Shell script to list out the larger files in a dir recursively

Shell script to list out the files in a dir recursively which is huge. I am using:

 find <path> -mtime +20 -exec ls -ls {} \; | sort -n -r | head -100 | awk '{print $10}'

Issues:

• Slower execution
• I am not having read 开发者_JAVA百科permissions inside few sub-directories

Is there any better way to achieve this? I have tried:

du <path> | sort -n -r | head -n 100

Much faster but not that effective.

Depending on the size distribution of the files your find is finding, you might consider using the -size predicate to weed out a lot of the smaller fish before the list gets dumped onto sort. If this is something you run regularly, make a note when you start getting less than 100 lines out of head and use that as an indication that it's time to lower the size limit you're giving find.
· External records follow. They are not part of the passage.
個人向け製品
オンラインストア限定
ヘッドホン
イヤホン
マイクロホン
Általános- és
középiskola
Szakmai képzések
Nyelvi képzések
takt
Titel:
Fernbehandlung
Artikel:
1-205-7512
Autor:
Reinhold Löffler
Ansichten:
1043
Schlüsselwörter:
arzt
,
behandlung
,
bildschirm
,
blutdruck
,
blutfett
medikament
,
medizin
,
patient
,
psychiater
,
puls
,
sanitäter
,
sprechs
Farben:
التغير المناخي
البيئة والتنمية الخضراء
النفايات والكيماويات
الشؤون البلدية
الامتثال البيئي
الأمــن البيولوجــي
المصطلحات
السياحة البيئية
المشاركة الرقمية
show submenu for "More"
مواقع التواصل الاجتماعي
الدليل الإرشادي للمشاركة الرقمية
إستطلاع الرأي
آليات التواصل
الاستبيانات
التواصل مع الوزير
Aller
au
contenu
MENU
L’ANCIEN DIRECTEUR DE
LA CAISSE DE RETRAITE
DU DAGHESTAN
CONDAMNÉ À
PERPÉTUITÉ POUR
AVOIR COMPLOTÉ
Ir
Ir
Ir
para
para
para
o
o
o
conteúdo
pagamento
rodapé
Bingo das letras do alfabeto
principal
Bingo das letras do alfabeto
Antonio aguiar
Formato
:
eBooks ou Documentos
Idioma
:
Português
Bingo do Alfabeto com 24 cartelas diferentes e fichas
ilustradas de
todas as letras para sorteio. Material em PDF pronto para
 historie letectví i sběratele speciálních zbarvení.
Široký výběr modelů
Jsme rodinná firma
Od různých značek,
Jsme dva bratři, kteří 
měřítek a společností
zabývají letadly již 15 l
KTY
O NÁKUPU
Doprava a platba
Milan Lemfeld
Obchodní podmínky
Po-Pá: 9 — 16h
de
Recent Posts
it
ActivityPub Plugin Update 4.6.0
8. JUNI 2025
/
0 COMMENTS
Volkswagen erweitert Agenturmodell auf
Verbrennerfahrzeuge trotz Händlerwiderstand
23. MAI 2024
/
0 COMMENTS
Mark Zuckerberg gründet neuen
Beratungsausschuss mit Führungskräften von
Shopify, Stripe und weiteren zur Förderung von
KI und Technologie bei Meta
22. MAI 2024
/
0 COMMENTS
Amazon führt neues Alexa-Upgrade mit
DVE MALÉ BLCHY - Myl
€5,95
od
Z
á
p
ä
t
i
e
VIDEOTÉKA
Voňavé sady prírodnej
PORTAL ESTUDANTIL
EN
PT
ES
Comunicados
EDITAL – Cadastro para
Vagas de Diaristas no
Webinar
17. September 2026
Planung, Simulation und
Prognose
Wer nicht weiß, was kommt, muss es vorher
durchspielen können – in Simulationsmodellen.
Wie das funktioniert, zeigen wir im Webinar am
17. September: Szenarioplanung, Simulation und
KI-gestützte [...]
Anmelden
Lack of permissions is not a problem you're going to be able to overcome without getting the permissions on the directories in question changed or escalating your privileges so you can read them.

du is almost there, try

du -aS | sort -n -r | head -n 100

which only return you the large files excluding any directories

find has a handy -printf directive:

find . -type f -printf "%s\t%p\n" | sort -nr | head -n 100

find -size +k -atime + -printf "%s,\t%a,\t%p\n"|sort -nr

will give you the desired output

here the sike is on kb and the age is the last access time.